We forgot our flour on a fishing trip and my son suggested we use the pizza mix. Now it's my favorite.
https://www.youtube.com/watch?v=3Cwq9eqFd5k


----------



## jspooney (Oct 2, 2007)

Thanks. I'm going to try this.


----------



## jim t (Sep 30, 2007)

Me too...

I have also learned that once battered and dredged in a dry flour or corn meal it helps to put the fish in the fridge for a half hour or so. It helps to set the batter on the fish so it won't fall off while frying.

Jim


----------



## willcfish (Jun 11, 2012)

You're both welcome.
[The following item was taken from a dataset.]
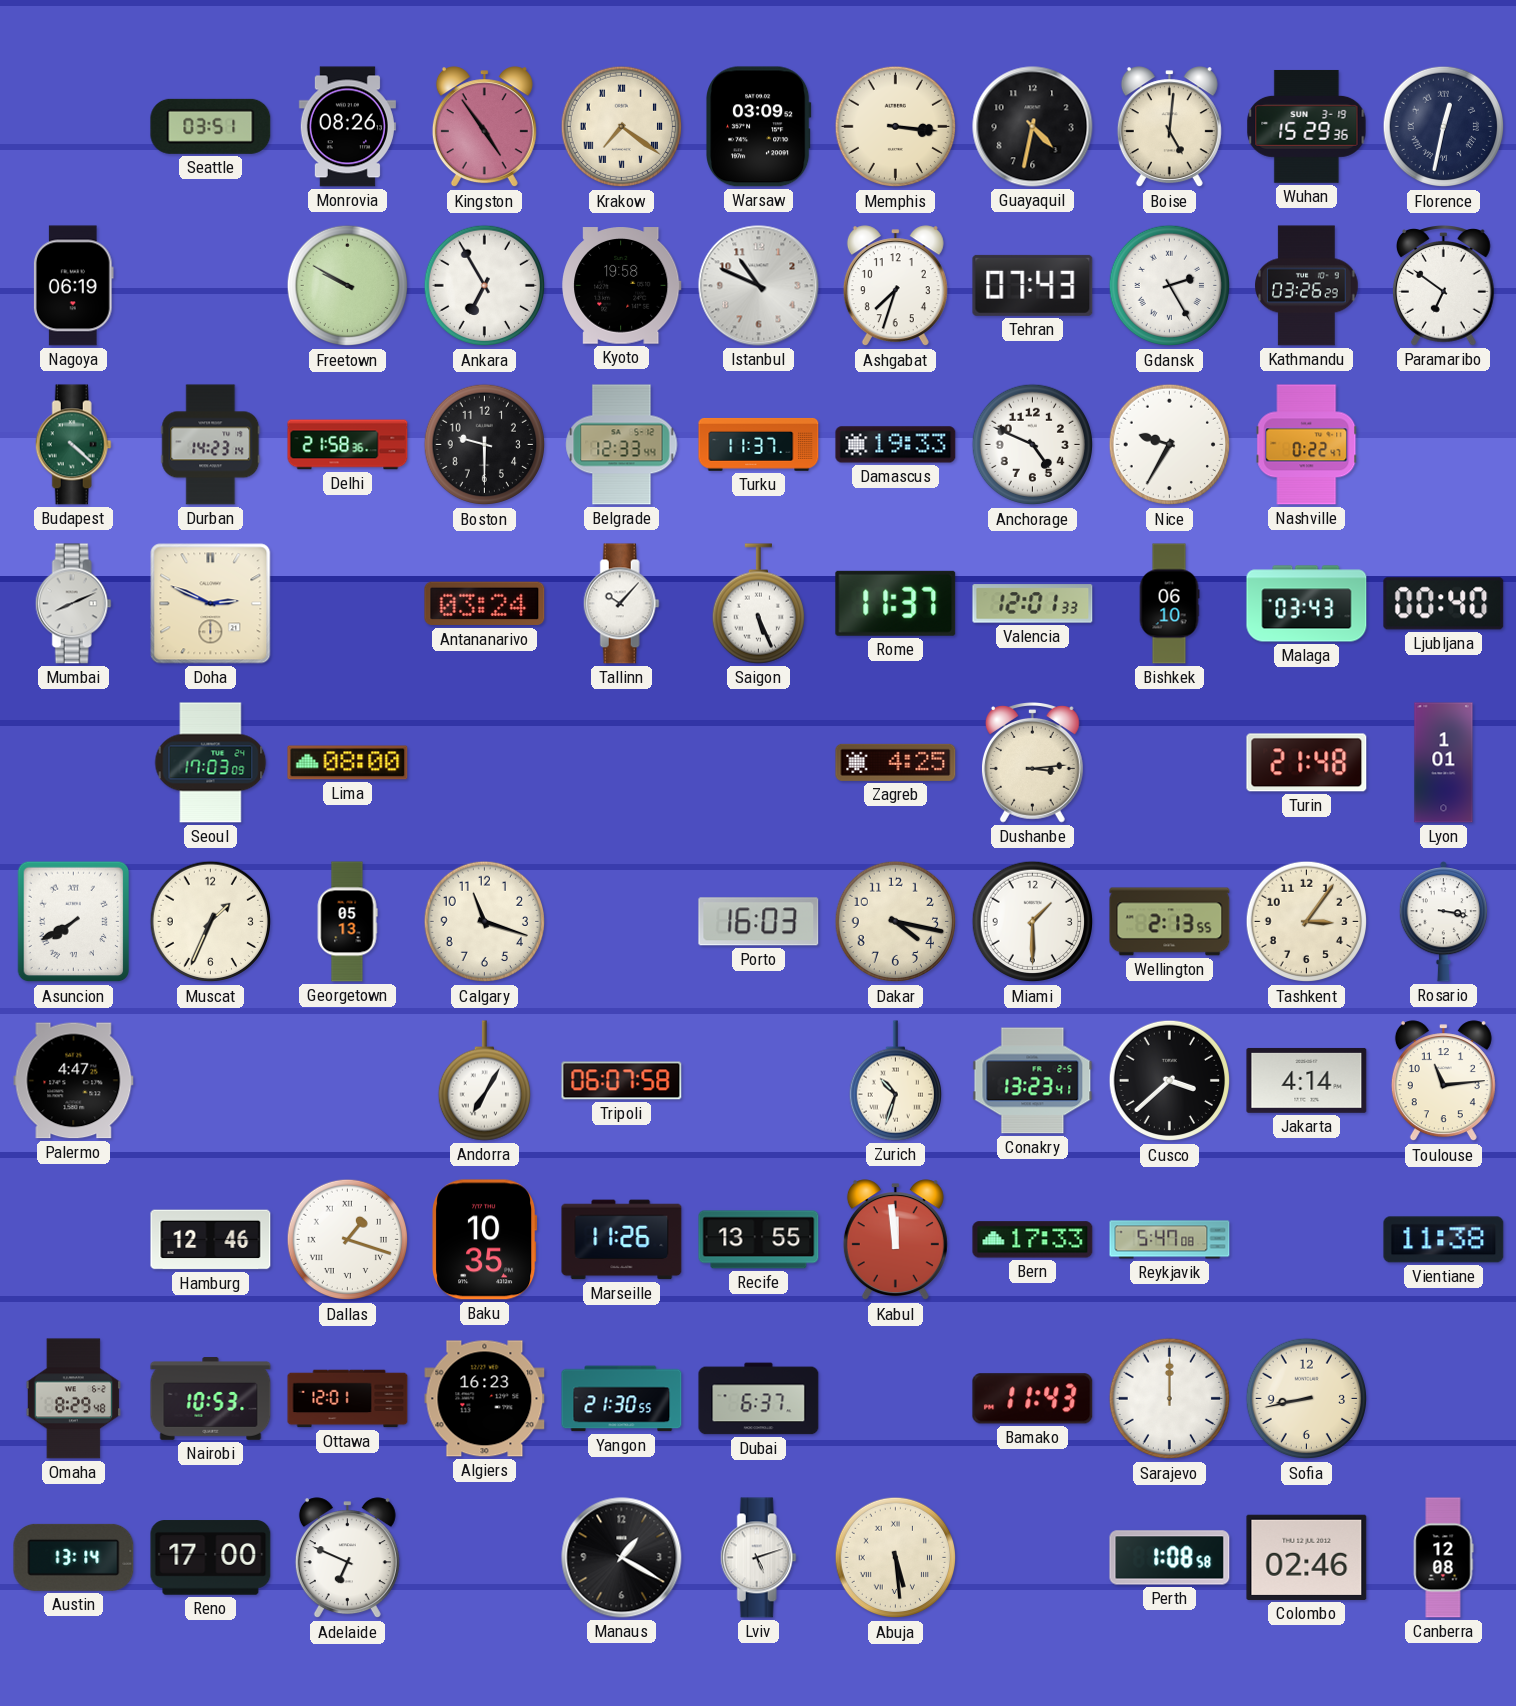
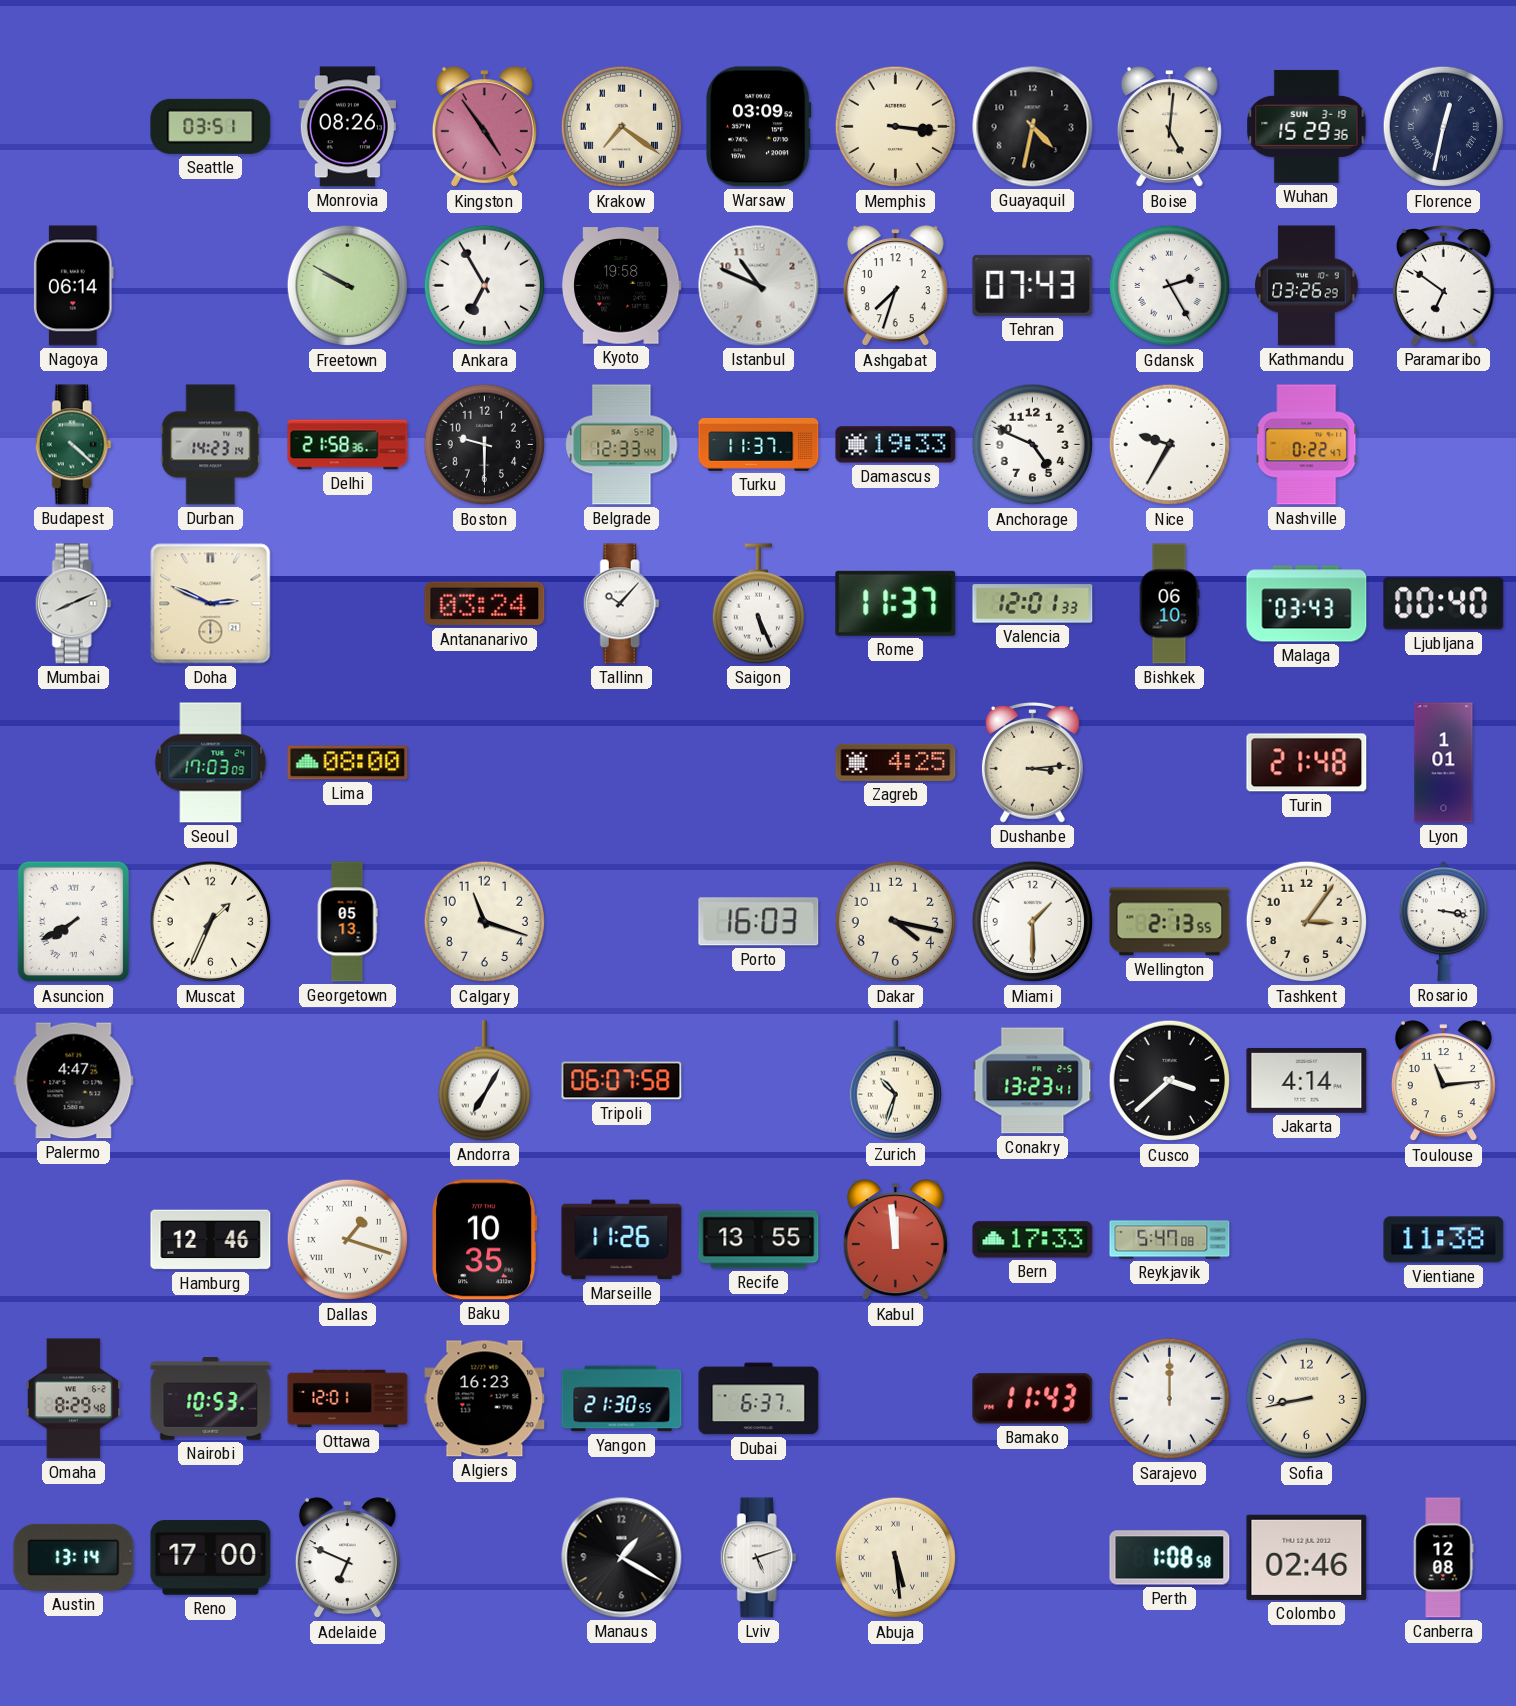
Nagoya: 06:19 -> 06:14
I hadn't heard of putting the battered fish in the frig. Have to give that a try.


----------



## lettheairout (Mar 11, 2008)

Putting it in the fridge works great for anything you are going to fry that is battered. We do it with fish,squash, and chicken. Take chicken tenders soak in butter milk, then dredge in crushed corn flakes with rosemary. Throw in skillet in hot oil just long enough to stick breading. Then throw in oven to finish cooking, it is like magic. We use corn flakes almost every time now instead of flour

Sent from someplace unknown on Forum Runner


----------



## jspooney (Oct 2, 2007)

What temp oven? How long?


----------



## Macgyver46 (Nov 17, 2013)

Very nice


----------



## willcfish (Jun 11, 2012)

He didn't reply on time and temp. We do a 3/4# fish at 350 and 5-6 minutes each side. Check it and put back on for another 5 but keep checking. When it flakes it's done. :thumbup:


----------